**Brief**
For each line below, return an exact copy.

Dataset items
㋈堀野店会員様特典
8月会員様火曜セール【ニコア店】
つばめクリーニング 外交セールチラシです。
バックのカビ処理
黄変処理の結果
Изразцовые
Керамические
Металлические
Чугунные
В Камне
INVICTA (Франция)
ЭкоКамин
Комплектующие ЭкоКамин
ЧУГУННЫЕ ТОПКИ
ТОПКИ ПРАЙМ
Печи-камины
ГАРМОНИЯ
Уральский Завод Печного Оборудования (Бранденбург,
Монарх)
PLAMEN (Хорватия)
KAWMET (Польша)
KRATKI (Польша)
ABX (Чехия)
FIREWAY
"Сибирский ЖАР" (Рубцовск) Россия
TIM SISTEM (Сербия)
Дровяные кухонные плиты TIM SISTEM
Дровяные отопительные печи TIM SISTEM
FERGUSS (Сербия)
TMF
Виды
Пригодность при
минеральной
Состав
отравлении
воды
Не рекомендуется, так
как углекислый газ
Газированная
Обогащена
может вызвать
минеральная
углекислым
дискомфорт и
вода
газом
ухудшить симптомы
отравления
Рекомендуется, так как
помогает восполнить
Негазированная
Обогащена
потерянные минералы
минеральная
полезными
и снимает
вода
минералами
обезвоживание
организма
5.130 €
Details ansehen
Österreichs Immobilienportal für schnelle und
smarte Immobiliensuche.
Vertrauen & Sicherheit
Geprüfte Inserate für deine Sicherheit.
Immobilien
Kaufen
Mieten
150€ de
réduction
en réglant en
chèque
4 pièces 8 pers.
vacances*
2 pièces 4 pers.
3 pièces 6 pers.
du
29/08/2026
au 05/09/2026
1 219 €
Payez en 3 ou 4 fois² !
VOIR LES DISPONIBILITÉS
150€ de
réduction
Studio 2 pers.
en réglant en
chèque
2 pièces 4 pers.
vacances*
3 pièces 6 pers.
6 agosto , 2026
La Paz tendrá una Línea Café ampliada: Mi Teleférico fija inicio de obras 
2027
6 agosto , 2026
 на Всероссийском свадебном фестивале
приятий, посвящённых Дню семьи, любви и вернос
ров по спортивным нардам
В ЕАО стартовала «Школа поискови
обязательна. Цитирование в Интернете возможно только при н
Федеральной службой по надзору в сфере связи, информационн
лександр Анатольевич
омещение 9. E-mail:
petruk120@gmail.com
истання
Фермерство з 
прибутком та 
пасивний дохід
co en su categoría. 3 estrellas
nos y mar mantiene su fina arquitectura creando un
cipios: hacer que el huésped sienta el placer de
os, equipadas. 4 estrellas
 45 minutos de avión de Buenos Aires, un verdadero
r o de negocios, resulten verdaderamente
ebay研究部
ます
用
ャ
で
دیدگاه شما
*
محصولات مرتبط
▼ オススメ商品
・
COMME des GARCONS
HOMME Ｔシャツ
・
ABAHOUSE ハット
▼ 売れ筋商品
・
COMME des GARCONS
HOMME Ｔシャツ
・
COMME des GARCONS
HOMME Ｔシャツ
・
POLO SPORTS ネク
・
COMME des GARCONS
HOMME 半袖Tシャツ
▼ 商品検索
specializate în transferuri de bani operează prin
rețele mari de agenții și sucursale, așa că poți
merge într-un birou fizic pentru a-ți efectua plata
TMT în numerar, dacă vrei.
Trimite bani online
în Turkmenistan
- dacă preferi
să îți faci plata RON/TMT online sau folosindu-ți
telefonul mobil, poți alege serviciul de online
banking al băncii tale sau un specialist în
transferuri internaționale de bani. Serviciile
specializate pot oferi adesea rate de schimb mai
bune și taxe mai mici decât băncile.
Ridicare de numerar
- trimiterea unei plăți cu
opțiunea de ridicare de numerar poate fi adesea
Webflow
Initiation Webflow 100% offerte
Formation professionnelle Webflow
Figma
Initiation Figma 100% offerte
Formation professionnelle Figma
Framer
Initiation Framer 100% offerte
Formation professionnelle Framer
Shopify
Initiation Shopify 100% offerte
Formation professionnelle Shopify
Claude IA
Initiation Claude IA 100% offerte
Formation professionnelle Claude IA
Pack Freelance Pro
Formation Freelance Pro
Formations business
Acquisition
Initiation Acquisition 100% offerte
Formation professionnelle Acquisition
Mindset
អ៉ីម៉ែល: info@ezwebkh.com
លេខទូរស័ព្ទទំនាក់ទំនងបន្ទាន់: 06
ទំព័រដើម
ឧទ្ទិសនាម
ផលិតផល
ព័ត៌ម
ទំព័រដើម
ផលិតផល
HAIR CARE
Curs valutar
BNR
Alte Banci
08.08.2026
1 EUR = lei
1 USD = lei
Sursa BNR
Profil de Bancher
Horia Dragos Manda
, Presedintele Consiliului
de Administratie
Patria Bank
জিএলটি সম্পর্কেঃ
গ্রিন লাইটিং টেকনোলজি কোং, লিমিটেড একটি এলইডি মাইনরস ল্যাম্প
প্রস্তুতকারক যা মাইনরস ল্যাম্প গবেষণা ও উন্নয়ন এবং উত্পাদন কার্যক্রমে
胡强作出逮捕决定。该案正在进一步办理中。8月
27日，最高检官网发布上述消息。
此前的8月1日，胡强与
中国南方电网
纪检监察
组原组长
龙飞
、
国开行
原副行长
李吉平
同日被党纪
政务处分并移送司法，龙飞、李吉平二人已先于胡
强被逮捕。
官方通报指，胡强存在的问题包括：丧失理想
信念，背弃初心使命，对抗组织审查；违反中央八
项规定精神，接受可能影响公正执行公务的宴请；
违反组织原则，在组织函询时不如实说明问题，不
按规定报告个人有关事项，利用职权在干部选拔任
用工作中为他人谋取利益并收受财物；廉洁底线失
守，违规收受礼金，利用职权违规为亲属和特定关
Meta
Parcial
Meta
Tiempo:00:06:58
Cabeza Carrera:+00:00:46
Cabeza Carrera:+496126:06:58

**Task answer**
㋈堀野店会員様特典
8月会員様火曜セール【ニコア店】
つばめクリーニング 外交セールチラシです。
バックのカビ処理
黄変処理の結果
Изразцовые
Керамические
Металлические
Чугунные
В Камне
INVICTA (Франция)
ЭкоКамин
Комплектующие ЭкоКамин
ЧУГУННЫЕ ТОПКИ
ТОПКИ ПРАЙМ
Печи-камины
ГАРМОНИЯ
Уральский Завод Печного Оборудования (Бранденбург,
Монарх)
PLAMEN (Хорватия)
KAWMET (Польша)
KRATKI (Польша)
ABX (Чехия)
FIREWAY
"Сибирский ЖАР" (Рубцовск) Россия
TIM SISTEM (Сербия)
Дровяные кухонные плиты TIM SISTEM
Дровяные отопительные печи TIM SISTEM
FERGUSS (Сербия)
TMF
Виды
Пригодность при
минеральной
Состав
отравлении
воды
Не рекомендуется, так
как углекислый газ
Газированная
Обогащена
может вызвать
минеральная
углекислым
дискомфорт и
вода
газом
ухудшить симптомы
отравления
Рекомендуется, так как
помогает восполнить
Негазированная
Обогащена
потерянные минералы
минеральная
полезными
и снимает
вода
минералами
обезвоживание
организма
5.130 €
Details ansehen
Österreichs Immobilienportal für schnelle und
smarte Immobiliensuche.
Vertrauen & Sicherheit
Geprüfte Inserate für deine Sicherheit.
Immobilien
Kaufen
Mieten
150€ de
réduction
en réglant en
chèque
4 pièces 8 pers.
vacances*
2 pièces 4 pers.
3 pièces 6 pers.
du
29/08/2026
au 05/09/2026
1 219 €
Payez en 3 ou 4 fois² !
VOIR LES DISPONIBILITÉS
150€ de
réduction
Studio 2 pers.
en réglant en
chèque
2 pièces 4 pers.
vacances*
3 pièces 6 pers.
6 agosto , 2026
La Paz tendrá una Línea Café ampliada: Mi Teleférico fija inicio de obras 
2027
6 agosto , 2026
 на Всероссийском свадебном фестивале
приятий, посвящённых Дню семьи, любви и вернос
ров по спортивным нардам
В ЕАО стартовала «Школа поискови
обязательна. Цитирование в Интернете возможно только при н
Федеральной службой по надзору в сфере связи, информационн
лександр Анатольевич
омещение 9. E-mail:
petruk120@gmail.com
истання
Фермерство з 
прибутком та 
пасивний дохід
co en su categoría. 3 estrellas
nos y mar mantiene su fina arquitectura creando un
cipios: hacer que el huésped sienta el placer de
os, equipadas. 4 estrellas
 45 minutos de avión de Buenos Aires, un verdadero
r o de negocios, resulten verdaderamente
ebay研究部
ます
用
ャ
で
دیدگاه شما
*
محصولات مرتبط
▼ オススメ商品
・
COMME des GARCONS
HOMME Ｔシャツ
・
ABAHOUSE ハット
▼ 売れ筋商品
・
COMME des GARCONS
HOMME Ｔシャツ
・
COMME des GARCONS
HOMME Ｔシャツ
・
POLO SPORTS ネク
・
COMME des GARCONS
HOMME 半袖Tシャツ
▼ 商品検索
specializate în transferuri de bani operează prin
rețele mari de agenții și sucursale, așa că poți
merge într-un birou fizic pentru a-ți efectua plata
TMT în numerar, dacă vrei.
Trimite bani online
în Turkmenistan
- dacă preferi
să îți faci plata RON/TMT online sau folosindu-ți
telefonul mobil, poți alege serviciul de online
banking al băncii tale sau un specialist în
transferuri internaționale de bani. Serviciile
specializate pot oferi adesea rate de schimb mai
bune și taxe mai mici decât băncile.
Ridicare de numerar
- trimiterea unei plăți cu
opțiunea de ridicare de numerar poate fi adesea
Webflow
Initiation Webflow 100% offerte
Formation professionnelle Webflow
Figma
Initiation Figma 100% offerte
Formation professionnelle Figma
Framer
Initiation Framer 100% offerte
Formation professionnelle Framer
Shopify
Initiation Shopify 100% offerte
Formation professionnelle Shopify
Claude IA
Initiation Claude IA 100% offerte
Formation professionnelle Claude IA
Pack Freelance Pro
Formation Freelance Pro
Formations business
Acquisition
Initiation Acquisition 100% offerte
Formation professionnelle Acquisition
Mindset
អ៉ីម៉ែល: info@ezwebkh.com
លេខទូរស័ព្ទទំនាក់ទំនងបន្ទាន់: 06
ទំព័រដើម
ឧទ្ទិសនាម
ផលិតផល
ព័ត៌ម
ទំព័រដើម
ផលិតផល
HAIR CARE
Curs valutar
BNR
Alte Banci
08.08.2026
1 EUR = lei
1 USD = lei
Sursa BNR
Profil de Bancher
Horia Dragos Manda
, Presedintele Consiliului
de Administratie
Patria Bank
জিএলটি সম্পর্কেঃ
গ্রিন লাইটিং টেকনোলজি কোং, লিমিটেড একটি এলইডি মাইনরস ল্যাম্প
প্রস্তুতকারক যা মাইনরস ল্যাম্প গবেষণা ও উন্নয়ন এবং উত্পাদন কার্যক্রমে
胡强作出逮捕决定。该案正在进一步办理中。8月
27日，最高检官网发布上述消息。
此前的8月1日，胡强与
中国南方电网
纪检监察
组原组长
龙飞
、
国开行
原副行长
李吉平
同日被党纪
政务处分并移送司法，龙飞、李吉平二人已先于胡
强被逮捕。
官方通报指，胡强存在的问题包括：丧失理想
信念，背弃初心使命，对抗组织审查；违反中央八
项规定精神，接受可能影响公正执行公务的宴请；
违反组织原则，在组织函询时不如实说明问题，不
按规定报告个人有关事项，利用职权在干部选拔任
用工作中为他人谋取利益并收受财物；廉洁底线失
守，违规收受礼金，利用职权违规为亲属和特定关
Meta
Parcial
Meta
Tiempo:00:06:58
Cabeza Carrera:+00:00:46
Cabeza Carrera:+496126:06:58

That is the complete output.